La tecnología digital y sus dispositivos: un fervoroso y multitudinario mito posmoderno

Profesor Dr. Luis Sujatovich – UNQ – UDE –

Una de las jactancias contemporáneas más aceptadas señala que estamos en una época sin mitos, nada de que lo pudo fascinar a nuestros lejanos antepasados nos asombra. Sabemos que el trueno no evidencia la ira de los dioses, ni que el planeta está sostenido por cuatro tortugas. Es cierto que existen los “terraplanistas” pero no nos vamos a detener en necedades esta vez. Ningún acontecimiento de la naturaleza dentro o fuera del planeta (¿lo que sucede fuera del planeta también es considerado naturaleza?) está atrapado en una dimensión mítica, es decir no forma parte de una explicación imprecisa, fantasiosa que tiene en la oralidad su canal privilegiado de divulgación.

Sin embargo, si nos detenemos a revisar con calma las ideas fundantes de la modernidad, especialmente el aporte de los iluministas y su valoración suprema de las “luces” de la razón y de la convicción compartida por todos los movimientos y sectores que acompañaron el ascenso de la burguesía, el desarrollo del capitalismo y las nuevas organizaciones políticas de los estados, acerca de la potencia que tenía la educación como forma para culminar los conflictos en la humanidad. Hay que advertir que también Platón sostenía que quien conociera lo verdadero, lo bueno y lo bello no caería en errores ni en agresiones. En pleno siglo XXI bien podemos considerar que aquello más que una ilusión fue un mito, que con algunas modificaciones aún sostenemos. No quiero decir que la educación no sea importante ni que el uso de la razón conforme una actividad indispensable: pero creer que con ellos bastaría para solucionar los problemas del mundo es un exceso, de allí que bien pueda considerarse una afirmación propia de una fantasía.

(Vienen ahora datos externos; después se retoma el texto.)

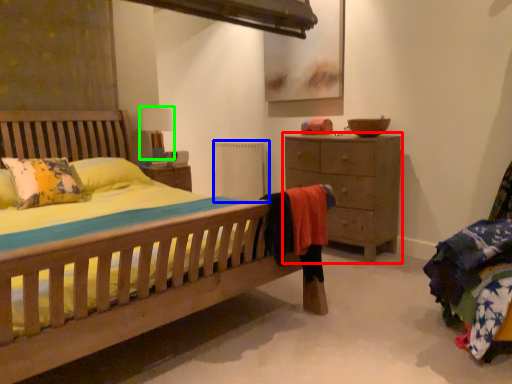 Question: Considering the real-world distances, which object is closest to chest of drawers (highlighted by a red box)? radiator (highlighted by a blue box) or table lamp (highlighted by a green box).

Choices:
 (A) radiator
 (B) table lamp

Answer: (A)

Éric Sadin en su libro “La humanidad aumentada” denomina a uno de los aportados titulado “la dimensión totémica de la tecnología” sostiene que si durante la modernidad el progreso generó una notable fascinación en la sociedad occidental, algo semejante está ocurriendo desde comienzos de los 2000 con la tecnología digital. El interés que suscita y las expectativas que construye acerca de su poder, eficiencia y velocidad superan los límites humanos de la imaginación, o al menos eso promete.

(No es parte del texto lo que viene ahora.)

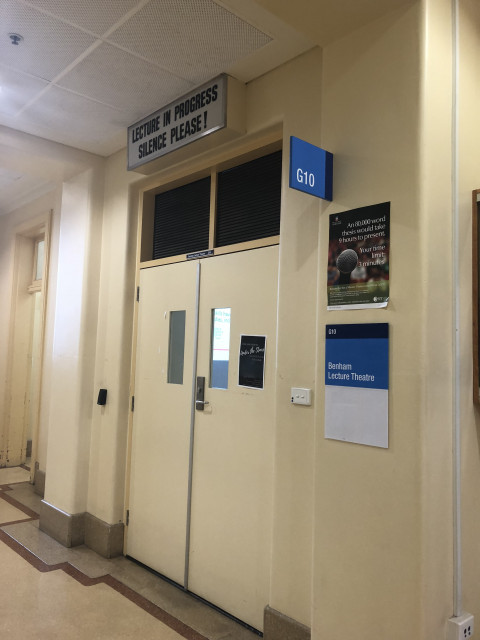 Where is `light switches`? The height and width of the screenshot is (640, 480). light switches is located at coordinates (301, 396). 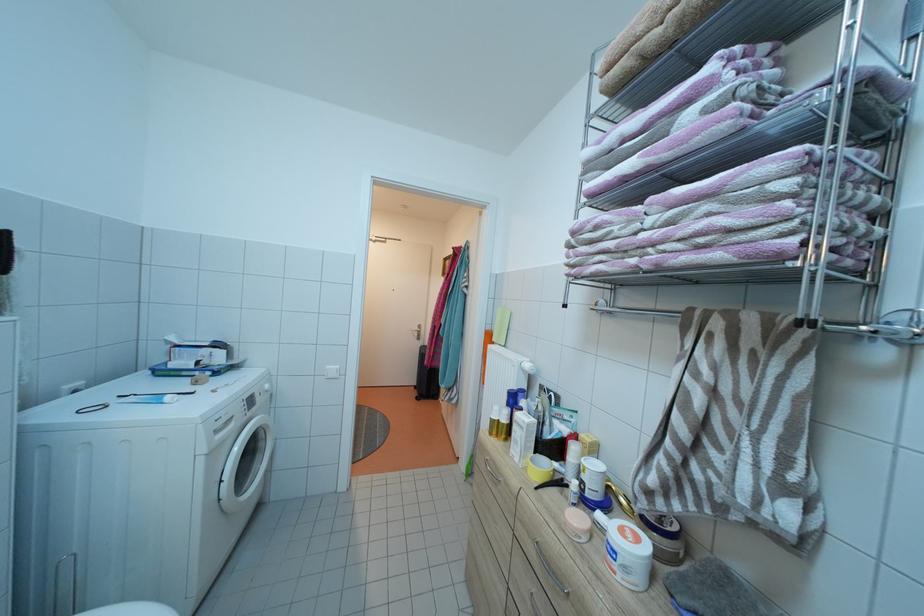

Resulta paradójico entonces que una sociedad que se considera más evolucionada, alejada ya de las interpretaciones primitivas del mundo natural y también social, cae de pronto en una encrucijada casi risueña: acepta que también ha construido un tótem cuya manifestación diminuta – a modo de imagen religiosa – lleva consigo y consulta aproximadamente cincuenta veces por día. O admite que ha construido un altar invisible pero real para las tecnologías y que debe otorgarles el lugar que le corresponde, acaso como un sofisticado dispositivo de comunicación y entretenimiento. No podría afirmar cuál de las dos opciones es la que acabará triunfando, pero me temo que la ambigüedad de la descripción podría confundir al celular con la tablet o con los videojuegos hogareños. Y allí ya tenemos una pista. Será mejor que aceptemos que también en la posmodernidad tenemos mitos. Y tanta gente cree en sus virtudes y posibilidades que algún día nos sustituirá y será la tecnología la que tenga a los humanos como figuras míticas. Ojalá que crean en nosotros con el mismo fervor.